Maybe you’re the type that doesn’t dress up a lot. Perhaps you’re a lot more comfortable in a pair of Adidas or Converse than brogues or boots. Style is a matter of taste and lifestyle, and at the end of the day it’s to each his own.
Tomorrow is Easter Sunday, and for a lot of you it will represent one of the two or three times you’ll see the inside of a church this year. Or you may just be getting together with family. Or your girlfriend’s family. For most people, whatever they’re doing, Easter is a prime day for wearing the best pair of shoes you own.
There’s no substitute for a proper shoeshine, but if you’re the sort who usually takes to shoes that don’t need polishing and has only one pair of dress shoes buried way back in the bottom of the closet and reserved for weddings and funerals, you may be caught out tomorrow.
Tomorrow morning when you wake up all hungover and reluctant and pull out your sad sack of a suit and try to remember how to tie a four in hand, you may then notice that your dress shoes have a nice patina of dust, cigarette ashes and beer foam stains, and you’ve got to be out the door in 10 minutes because you hit that snooze button too hard. Even if you had the time to give your shoes a proper shine, you don’t have brushes, cloth or polish, because after all, who the hell keeps that on hand all the time?

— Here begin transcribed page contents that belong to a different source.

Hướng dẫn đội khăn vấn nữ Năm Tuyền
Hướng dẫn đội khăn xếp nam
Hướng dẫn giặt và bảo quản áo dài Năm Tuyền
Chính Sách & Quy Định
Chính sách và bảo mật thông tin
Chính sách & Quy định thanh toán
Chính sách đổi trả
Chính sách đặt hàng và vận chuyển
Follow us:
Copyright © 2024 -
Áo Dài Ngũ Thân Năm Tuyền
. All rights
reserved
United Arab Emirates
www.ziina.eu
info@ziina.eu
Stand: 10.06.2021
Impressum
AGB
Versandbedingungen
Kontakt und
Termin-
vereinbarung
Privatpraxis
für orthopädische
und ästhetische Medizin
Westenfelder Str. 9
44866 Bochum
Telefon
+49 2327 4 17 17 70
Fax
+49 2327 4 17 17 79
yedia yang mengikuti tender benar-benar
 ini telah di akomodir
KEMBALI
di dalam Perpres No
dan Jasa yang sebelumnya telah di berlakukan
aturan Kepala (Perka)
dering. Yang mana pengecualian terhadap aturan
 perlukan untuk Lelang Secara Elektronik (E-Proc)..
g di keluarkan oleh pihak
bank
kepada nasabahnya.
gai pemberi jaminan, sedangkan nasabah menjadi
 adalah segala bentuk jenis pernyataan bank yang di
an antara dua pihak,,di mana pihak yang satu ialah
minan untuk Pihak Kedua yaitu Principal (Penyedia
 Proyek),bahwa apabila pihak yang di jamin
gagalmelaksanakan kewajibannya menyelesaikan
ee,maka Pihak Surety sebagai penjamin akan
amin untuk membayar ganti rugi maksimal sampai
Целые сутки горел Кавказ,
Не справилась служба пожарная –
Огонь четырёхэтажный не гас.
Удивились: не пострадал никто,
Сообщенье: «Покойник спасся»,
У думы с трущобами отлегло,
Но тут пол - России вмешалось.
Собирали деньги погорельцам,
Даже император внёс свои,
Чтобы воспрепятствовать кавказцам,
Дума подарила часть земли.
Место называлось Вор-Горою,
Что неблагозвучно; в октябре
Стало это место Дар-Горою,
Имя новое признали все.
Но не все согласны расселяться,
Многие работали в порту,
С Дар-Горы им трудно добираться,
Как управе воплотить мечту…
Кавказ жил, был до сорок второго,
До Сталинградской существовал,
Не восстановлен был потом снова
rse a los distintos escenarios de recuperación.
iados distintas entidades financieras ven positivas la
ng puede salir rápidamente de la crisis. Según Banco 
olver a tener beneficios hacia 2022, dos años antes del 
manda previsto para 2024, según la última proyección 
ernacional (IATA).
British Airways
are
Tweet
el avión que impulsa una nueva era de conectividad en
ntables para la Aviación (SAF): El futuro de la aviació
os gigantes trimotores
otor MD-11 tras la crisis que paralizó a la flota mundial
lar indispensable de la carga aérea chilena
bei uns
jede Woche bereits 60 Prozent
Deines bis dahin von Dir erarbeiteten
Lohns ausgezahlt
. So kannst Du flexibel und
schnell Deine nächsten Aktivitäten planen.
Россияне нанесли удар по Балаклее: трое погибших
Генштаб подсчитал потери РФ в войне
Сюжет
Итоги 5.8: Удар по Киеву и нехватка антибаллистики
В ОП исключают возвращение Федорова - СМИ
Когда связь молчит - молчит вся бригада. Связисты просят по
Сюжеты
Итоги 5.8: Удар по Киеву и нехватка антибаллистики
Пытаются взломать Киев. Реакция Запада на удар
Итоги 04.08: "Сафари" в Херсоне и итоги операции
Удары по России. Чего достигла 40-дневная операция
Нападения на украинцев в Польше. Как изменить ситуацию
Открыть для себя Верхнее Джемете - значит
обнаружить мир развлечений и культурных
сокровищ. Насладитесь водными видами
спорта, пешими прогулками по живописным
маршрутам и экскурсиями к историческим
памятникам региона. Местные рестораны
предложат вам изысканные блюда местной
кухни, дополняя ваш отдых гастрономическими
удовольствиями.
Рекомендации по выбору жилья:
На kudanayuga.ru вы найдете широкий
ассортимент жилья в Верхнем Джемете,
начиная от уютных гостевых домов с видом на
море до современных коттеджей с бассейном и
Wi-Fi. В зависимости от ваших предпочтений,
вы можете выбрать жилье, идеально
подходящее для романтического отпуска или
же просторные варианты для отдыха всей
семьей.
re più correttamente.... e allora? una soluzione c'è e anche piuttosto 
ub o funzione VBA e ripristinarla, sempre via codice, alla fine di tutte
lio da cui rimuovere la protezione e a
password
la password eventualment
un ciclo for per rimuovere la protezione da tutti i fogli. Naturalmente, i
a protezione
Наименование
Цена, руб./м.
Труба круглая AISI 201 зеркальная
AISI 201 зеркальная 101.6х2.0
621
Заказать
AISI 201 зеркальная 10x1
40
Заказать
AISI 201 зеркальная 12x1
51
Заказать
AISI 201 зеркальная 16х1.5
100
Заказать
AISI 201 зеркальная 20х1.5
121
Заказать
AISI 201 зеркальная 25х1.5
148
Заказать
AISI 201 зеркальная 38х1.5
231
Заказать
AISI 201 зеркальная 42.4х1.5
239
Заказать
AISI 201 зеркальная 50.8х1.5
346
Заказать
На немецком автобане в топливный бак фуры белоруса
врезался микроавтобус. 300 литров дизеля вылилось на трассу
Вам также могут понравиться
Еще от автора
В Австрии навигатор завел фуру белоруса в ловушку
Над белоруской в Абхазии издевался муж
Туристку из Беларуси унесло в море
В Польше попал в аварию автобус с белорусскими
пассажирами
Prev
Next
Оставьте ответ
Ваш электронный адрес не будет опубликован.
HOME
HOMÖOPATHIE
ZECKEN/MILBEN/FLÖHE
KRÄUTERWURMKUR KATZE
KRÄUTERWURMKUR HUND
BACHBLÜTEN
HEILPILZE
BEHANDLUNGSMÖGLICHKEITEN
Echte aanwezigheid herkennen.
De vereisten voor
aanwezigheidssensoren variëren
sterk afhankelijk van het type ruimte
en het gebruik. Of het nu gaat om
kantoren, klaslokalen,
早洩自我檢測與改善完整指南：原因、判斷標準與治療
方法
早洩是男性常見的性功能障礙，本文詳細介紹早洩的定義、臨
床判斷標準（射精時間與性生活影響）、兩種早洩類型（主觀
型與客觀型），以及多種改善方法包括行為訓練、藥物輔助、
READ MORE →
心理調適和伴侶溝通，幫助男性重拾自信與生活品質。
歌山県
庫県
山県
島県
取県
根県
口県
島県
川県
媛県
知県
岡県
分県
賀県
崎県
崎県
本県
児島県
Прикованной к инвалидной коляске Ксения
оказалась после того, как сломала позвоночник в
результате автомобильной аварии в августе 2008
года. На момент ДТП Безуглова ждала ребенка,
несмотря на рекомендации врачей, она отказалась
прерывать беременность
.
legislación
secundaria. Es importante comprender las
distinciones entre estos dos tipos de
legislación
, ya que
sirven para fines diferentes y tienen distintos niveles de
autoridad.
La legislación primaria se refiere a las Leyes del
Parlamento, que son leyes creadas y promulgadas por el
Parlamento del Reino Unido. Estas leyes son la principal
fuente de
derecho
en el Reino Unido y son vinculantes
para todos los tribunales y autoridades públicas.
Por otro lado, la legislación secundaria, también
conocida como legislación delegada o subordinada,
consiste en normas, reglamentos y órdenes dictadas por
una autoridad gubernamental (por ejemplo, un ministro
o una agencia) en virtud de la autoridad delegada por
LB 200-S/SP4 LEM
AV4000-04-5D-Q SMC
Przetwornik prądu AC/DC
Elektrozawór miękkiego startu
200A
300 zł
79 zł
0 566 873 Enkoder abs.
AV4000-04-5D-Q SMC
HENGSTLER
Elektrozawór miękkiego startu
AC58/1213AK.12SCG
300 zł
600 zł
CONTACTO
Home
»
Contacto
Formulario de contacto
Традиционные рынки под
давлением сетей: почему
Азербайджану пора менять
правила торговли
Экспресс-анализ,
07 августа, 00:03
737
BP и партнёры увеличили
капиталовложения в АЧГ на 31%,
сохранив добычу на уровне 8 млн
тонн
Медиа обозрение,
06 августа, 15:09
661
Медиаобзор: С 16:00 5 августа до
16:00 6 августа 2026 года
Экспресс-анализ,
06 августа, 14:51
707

Fear not, slovenly friend. The Chop has you covered.
The 10 Second Shoe Shine
- Gather 4 paper towels and a can of furniture polish.
- Spray one towel liberally with furniture polish and coat your shoe leather evenly.
- Buff it lightly with a dry towel.
- Repeat both steps on the other shoe.
That’s it. That’s all there is to it. Your shoes aren’t going to pass Marine Corps muster, but they’re going to look a sight better than they did 10 seconds ago, and probably even be presentable. Furniture polish is all wax based, as is shoe polish, so there’s no need to worry about harming your shoes. If they’re in a very sorry state with quite a bit of dust and dirt present, you’d also do well to wipe them down first with one end of a slightly damp cloth or towel and dry them with the other side.
It may not be ideal, but it’s a hell of a lot cheaper and more sensible way to clean your shoes than wasting perfectly good Champagne on them.